Explore the Reforms

This Quarter's Summary - Winter 2018

Background

The China Dashboard uses a selection of objective data, overwhelmingly Chinese, to evaluate China’s progress toward its self-defined reform imperatives. This is an exciting quarter in which to assess China’s reform landscape. Having reported 6.9% GDP growth for full year 2017, considerably above a planned target of “around 6.5%,” Beijing must once again explain how it will realize meaningful reforms on a broad spectrum of fundamental economic policies without incurring a temporary growth slowdown. High growth achieved by deferring reform today means mounting risks of a sharp fall in activity in the future. We do not believe reforms such as deleveraging, fiscal reform, and environmental control are costless to GDP in the short term, though they are better for growth in the longer term.

Bottom Line

By our Dashboard indicators through the end of 3Q2017, it would appear that short-term activity remains strong because reforms are not yet in high gear. Outcome indicators for eight of our ten reform clusters are showing standstill or negative movement toward the self-stated objectives Beijing previously defined for policy adjustment. Innovation continues to show positive movement, but by using industrial policies favoring domestic players that are fomenting strong push back from Western policymaking. Environmental policy implementation, while mixed, is decisive enough to merit recognition for real positive movement – so much so that we expect this success to cause problems for local fiscal policy. Policy emphasized stability, in preparation for the (fourth-quarter) 19th Communist Party Congress. Much debate centered on whether policymaking would take on greater urgency after that once-in-five-years affair: instead, the theme most emphasized was continuity.

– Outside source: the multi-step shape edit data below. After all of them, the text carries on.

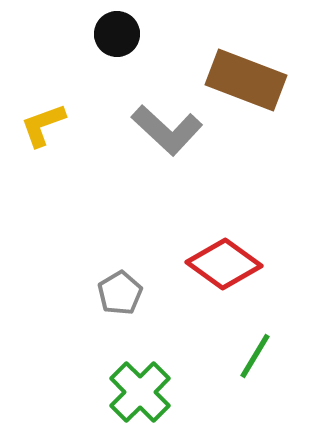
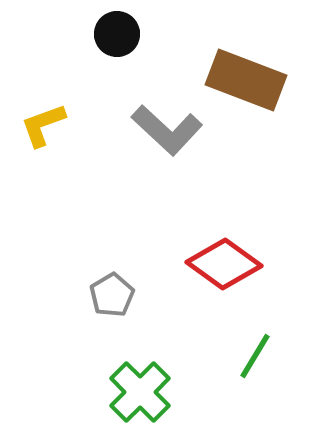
gray pentagon: moved 8 px left, 2 px down
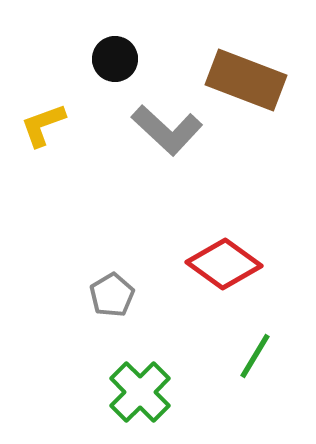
black circle: moved 2 px left, 25 px down
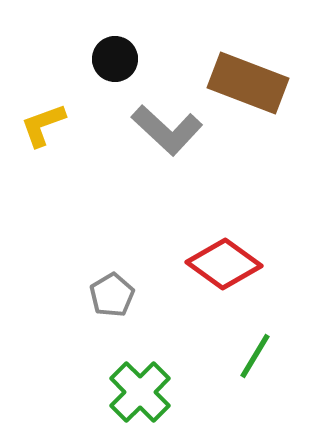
brown rectangle: moved 2 px right, 3 px down
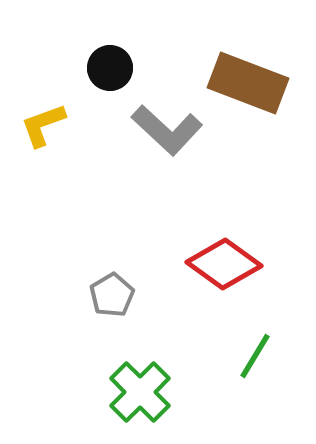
black circle: moved 5 px left, 9 px down
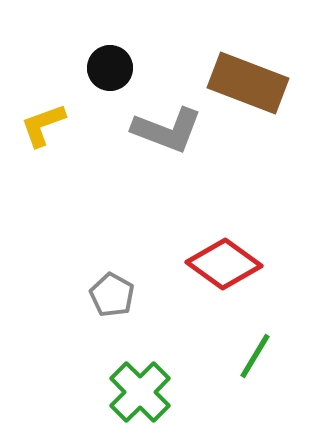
gray L-shape: rotated 22 degrees counterclockwise
gray pentagon: rotated 12 degrees counterclockwise
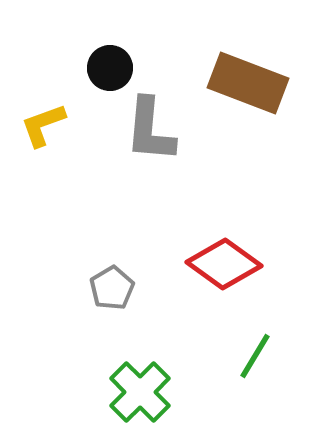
gray L-shape: moved 17 px left; rotated 74 degrees clockwise
gray pentagon: moved 7 px up; rotated 12 degrees clockwise
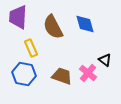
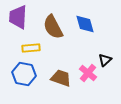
yellow rectangle: rotated 72 degrees counterclockwise
black triangle: rotated 40 degrees clockwise
brown trapezoid: moved 1 px left, 2 px down
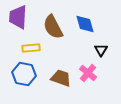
black triangle: moved 4 px left, 10 px up; rotated 16 degrees counterclockwise
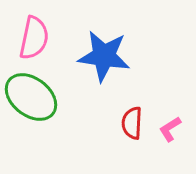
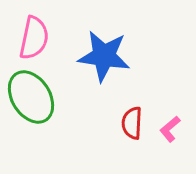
green ellipse: rotated 20 degrees clockwise
pink L-shape: rotated 8 degrees counterclockwise
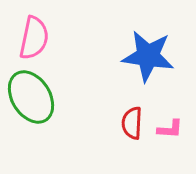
blue star: moved 44 px right
pink L-shape: rotated 136 degrees counterclockwise
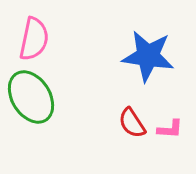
pink semicircle: moved 1 px down
red semicircle: rotated 36 degrees counterclockwise
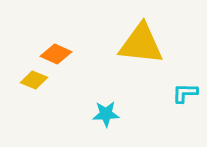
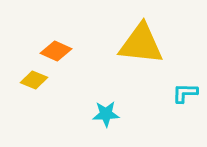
orange diamond: moved 3 px up
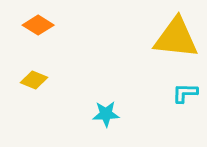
yellow triangle: moved 35 px right, 6 px up
orange diamond: moved 18 px left, 26 px up; rotated 8 degrees clockwise
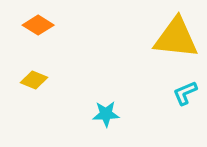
cyan L-shape: rotated 24 degrees counterclockwise
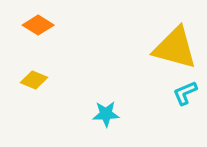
yellow triangle: moved 1 px left, 10 px down; rotated 9 degrees clockwise
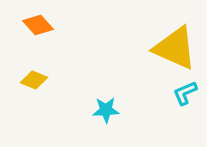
orange diamond: rotated 16 degrees clockwise
yellow triangle: rotated 9 degrees clockwise
cyan star: moved 4 px up
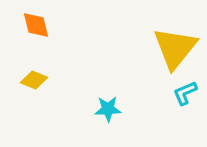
orange diamond: moved 2 px left; rotated 28 degrees clockwise
yellow triangle: rotated 45 degrees clockwise
cyan star: moved 2 px right, 1 px up
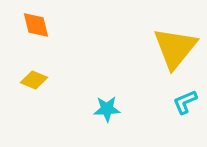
cyan L-shape: moved 9 px down
cyan star: moved 1 px left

Expectations for reform are being steered down, and foreign governments are revising their responses in turn. Indeed, the limited evidence of fundamental reform, combined with Chinese signals trying to manage downward Western expectations about China’s intent to converge toward market norms, played a leading role in U.S. decisions to suspend economic dialogues and embrace more confrontational strategies at the end of 2017. This is critical and worrisome. But if China does manage to “surprise the world” with an early implementation of economic reforms, as presumptive Vice-Premier Liu He said at Davos in January 2018, then this will be evident in our Dashboard indicators and be the basis of a positive discussion.